### [Exercise instructions]
Pictures are to be left out; everything else in the records must be repeated exactly.

### [Records supplied]

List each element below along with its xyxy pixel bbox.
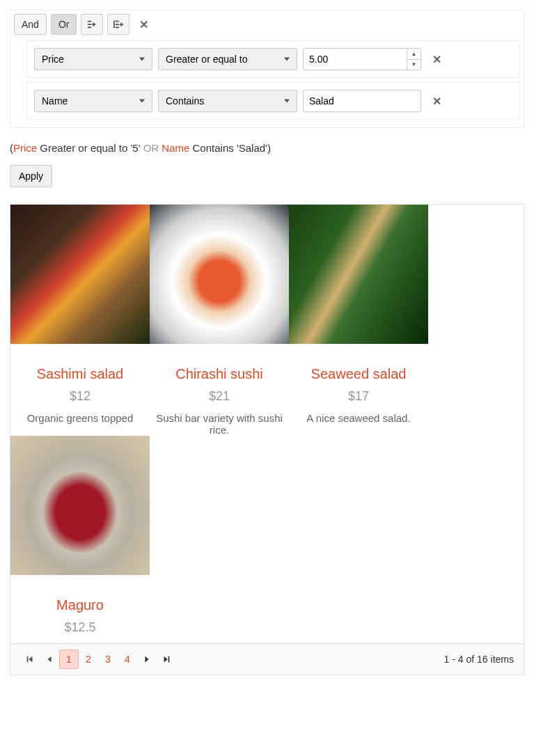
pager-page-3[interactable]: 3 — [98, 649, 118, 669]
seek-first-icon — [25, 654, 35, 664]
logic-or-button[interactable]: Or — [51, 14, 77, 35]
item-image — [150, 205, 289, 344]
item-price: $12 — [10, 389, 150, 404]
listview: Sashimi salad$12Organic greens toppedChi… — [10, 204, 524, 675]
item-image — [10, 205, 150, 344]
remove-row-button[interactable]: ✕ — [427, 92, 447, 111]
item-title: Chirashi sushi — [150, 366, 289, 382]
filter-preview: (Price Greater or equal to '5' OR Name C… — [10, 142, 524, 154]
add-expression-button[interactable] — [81, 14, 103, 35]
item-title: Maguro — [10, 597, 150, 613]
item-title: Sashimi salad — [10, 366, 150, 382]
pager-next-button[interactable] — [137, 649, 157, 669]
caret-right-icon — [142, 654, 152, 664]
field-dropdown-button[interactable]: Price — [34, 48, 152, 70]
list-item[interactable]: Maguro$12.5Tuna pieces. — [10, 436, 150, 643]
filter-row: Name Contains ✕ — [26, 82, 520, 120]
field-dropdown[interactable]: Name — [34, 90, 152, 112]
spinner-up-icon[interactable]: ▲ — [407, 49, 421, 60]
add-group-button[interactable] — [107, 14, 129, 35]
seek-last-icon — [162, 654, 171, 664]
spinner-down-icon[interactable]: ▼ — [407, 60, 421, 70]
pager-page-1[interactable]: 1 — [59, 649, 79, 669]
add-group-icon — [113, 19, 123, 29]
remove-row-button[interactable]: ✕ — [427, 50, 447, 69]
item-description: Sushi bar variety with sushi rice. — [150, 412, 289, 436]
pager-page-4[interactable]: 4 — [118, 649, 137, 669]
pager-last-button[interactable] — [157, 649, 176, 669]
preview-field: Price — [13, 142, 37, 154]
list-item[interactable]: Seaweed salad$17A nice seaweed salad. — [289, 205, 428, 436]
item-price: $17 — [289, 389, 428, 404]
field-dropdown-button[interactable]: Name — [34, 90, 152, 112]
operator-dropdown-button[interactable]: Greater or equal to — [158, 48, 297, 70]
item-price: $21 — [150, 389, 289, 404]
item-price: $12.5 — [10, 620, 150, 635]
value-numeric-wrap: ▲ ▼ — [303, 48, 421, 70]
apply-button[interactable]: Apply — [10, 165, 52, 187]
filter-builder: And Or ✕ Price Greater or equal to ▲ ▼ ✕… — [10, 10, 524, 128]
operator-dropdown[interactable]: Contains — [158, 90, 297, 112]
item-description: Organic greens topped — [10, 412, 150, 424]
preview-text: Greater or equal to '5' — [37, 142, 143, 154]
value-input[interactable] — [303, 90, 421, 112]
field-dropdown[interactable]: Price — [34, 48, 152, 70]
preview-or: OR — [143, 142, 159, 154]
operator-dropdown[interactable]: Greater or equal to — [158, 48, 297, 70]
item-image — [289, 205, 428, 344]
preview-text: Contains 'Salad') — [189, 142, 271, 154]
filter-row: Price Greater or equal to ▲ ▼ ✕ — [26, 40, 520, 78]
value-input[interactable] — [303, 48, 421, 70]
item-image — [10, 436, 150, 575]
pager-first-button[interactable] — [20, 649, 40, 669]
pager-info: 1 - 4 of 16 items — [444, 654, 514, 665]
pager-nav: 1234 — [20, 649, 176, 669]
add-expression-icon — [87, 19, 97, 29]
pager-numbers: 1234 — [59, 649, 137, 669]
operator-dropdown-button[interactable]: Contains — [158, 90, 297, 112]
numeric-spinner: ▲ ▼ — [407, 49, 421, 70]
clear-filter-button[interactable]: ✕ — [134, 15, 154, 34]
pager-page-2[interactable]: 2 — [79, 649, 98, 669]
list-item[interactable]: Chirashi sushi$21Sushi bar variety with … — [150, 205, 289, 436]
pager-prev-button[interactable] — [40, 649, 59, 669]
logic-and-button[interactable]: And — [14, 14, 47, 35]
filter-toolbar: And Or ✕ — [14, 14, 520, 35]
list-item[interactable]: Sashimi salad$12Organic greens topped — [10, 205, 150, 436]
item-description: A nice seaweed salad. — [289, 412, 428, 424]
caret-left-icon — [45, 654, 54, 664]
item-title: Seaweed salad — [289, 366, 428, 382]
list-content[interactable]: Sashimi salad$12Organic greens toppedChi… — [10, 205, 524, 643]
pager: 1234 1 - 4 of 16 items — [10, 643, 524, 675]
preview-field: Name — [159, 142, 189, 154]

### [Response]
List each element below along with its xyxy pixel bbox.
pager-page-3[interactable]: 3 — [98, 649, 118, 669]
seek-first-icon — [25, 654, 35, 664]
logic-or-button[interactable]: Or — [51, 14, 77, 35]
item-image — [150, 205, 289, 344]
item-price: $12 — [10, 389, 150, 404]
listview: Sashimi salad$12Organic greens toppedChi… — [10, 204, 524, 675]
item-image — [10, 205, 150, 344]
remove-row-button[interactable]: ✕ — [427, 92, 447, 111]
item-title: Chirashi sushi — [150, 366, 289, 382]
filter-preview: (Price Greater or equal to '5' OR Name C… — [10, 142, 524, 154]
add-expression-button[interactable] — [81, 14, 103, 35]
item-title: Maguro — [10, 597, 150, 613]
item-title: Sashimi salad — [10, 366, 150, 382]
pager-next-button[interactable] — [137, 649, 157, 669]
caret-right-icon — [142, 654, 152, 664]
field-dropdown-button[interactable]: Price — [34, 48, 152, 70]
list-item[interactable]: Maguro$12.5Tuna pieces. — [10, 436, 150, 643]
filter-row: Name Contains ✕ — [26, 82, 520, 120]
field-dropdown[interactable]: Name — [34, 90, 152, 112]
spinner-up-icon[interactable]: ▲ — [407, 49, 421, 60]
add-group-button[interactable] — [107, 14, 129, 35]
seek-last-icon — [162, 654, 171, 664]
spinner-down-icon[interactable]: ▼ — [407, 60, 421, 70]
pager-page-1[interactable]: 1 — [59, 649, 79, 669]
add-group-icon — [113, 19, 123, 29]
remove-row-button[interactable]: ✕ — [427, 50, 447, 69]
item-description: Sushi bar variety with sushi rice. — [150, 412, 289, 436]
pager-page-4[interactable]: 4 — [118, 649, 137, 669]
pager-last-button[interactable] — [157, 649, 176, 669]
preview-field: Price — [13, 142, 37, 154]
list-item[interactable]: Seaweed salad$17A nice seaweed salad. — [289, 205, 428, 436]
item-price: $17 — [289, 389, 428, 404]
field-dropdown-button[interactable]: Name — [34, 90, 152, 112]
operator-dropdown-button[interactable]: Greater or equal to — [158, 48, 297, 70]
item-price: $21 — [150, 389, 289, 404]
item-price: $12.5 — [10, 620, 150, 635]
value-numeric-wrap: ▲ ▼ — [303, 48, 421, 70]
apply-button[interactable]: Apply — [10, 165, 52, 187]
filter-builder: And Or ✕ Price Greater or equal to ▲ ▼ ✕… — [10, 10, 524, 128]
operator-dropdown[interactable]: Contains — [158, 90, 297, 112]
item-description: Organic greens topped — [10, 412, 150, 424]
preview-text: Greater or equal to '5' — [37, 142, 143, 154]
value-input[interactable] — [303, 90, 421, 112]
field-dropdown[interactable]: Price — [34, 48, 152, 70]
preview-or: OR — [143, 142, 159, 154]
operator-dropdown[interactable]: Greater or equal to — [158, 48, 297, 70]
item-image — [289, 205, 428, 344]
preview-text: Contains 'Salad') — [189, 142, 271, 154]
filter-row: Price Greater or equal to ▲ ▼ ✕ — [26, 40, 520, 78]
value-input[interactable] — [303, 48, 421, 70]
item-image — [10, 436, 150, 575]
pager-first-button[interactable] — [20, 649, 40, 669]
pager-info: 1 - 4 of 16 items — [444, 654, 514, 665]
pager-nav: 1234 — [20, 649, 176, 669]
add-expression-icon — [87, 19, 97, 29]
pager-numbers: 1234 — [59, 649, 137, 669]
operator-dropdown-button[interactable]: Contains — [158, 90, 297, 112]
numeric-spinner: ▲ ▼ — [407, 49, 421, 70]
clear-filter-button[interactable]: ✕ — [134, 15, 154, 34]
pager-page-2[interactable]: 2 — [79, 649, 98, 669]
list-item[interactable]: Chirashi sushi$21Sushi bar variety with … — [150, 205, 289, 436]
pager-prev-button[interactable] — [40, 649, 59, 669]
logic-and-button[interactable]: And — [14, 14, 47, 35]
filter-toolbar: And Or ✕ — [14, 14, 520, 35]
list-item[interactable]: Sashimi salad$12Organic greens topped — [10, 205, 150, 436]
item-description: A nice seaweed salad. — [289, 412, 428, 424]
caret-left-icon — [45, 654, 54, 664]
item-title: Seaweed salad — [289, 366, 428, 382]
list-content[interactable]: Sashimi salad$12Organic greens toppedChi… — [10, 205, 524, 643]
pager: 1234 1 - 4 of 16 items — [10, 643, 524, 675]
preview-field: Name — [159, 142, 189, 154]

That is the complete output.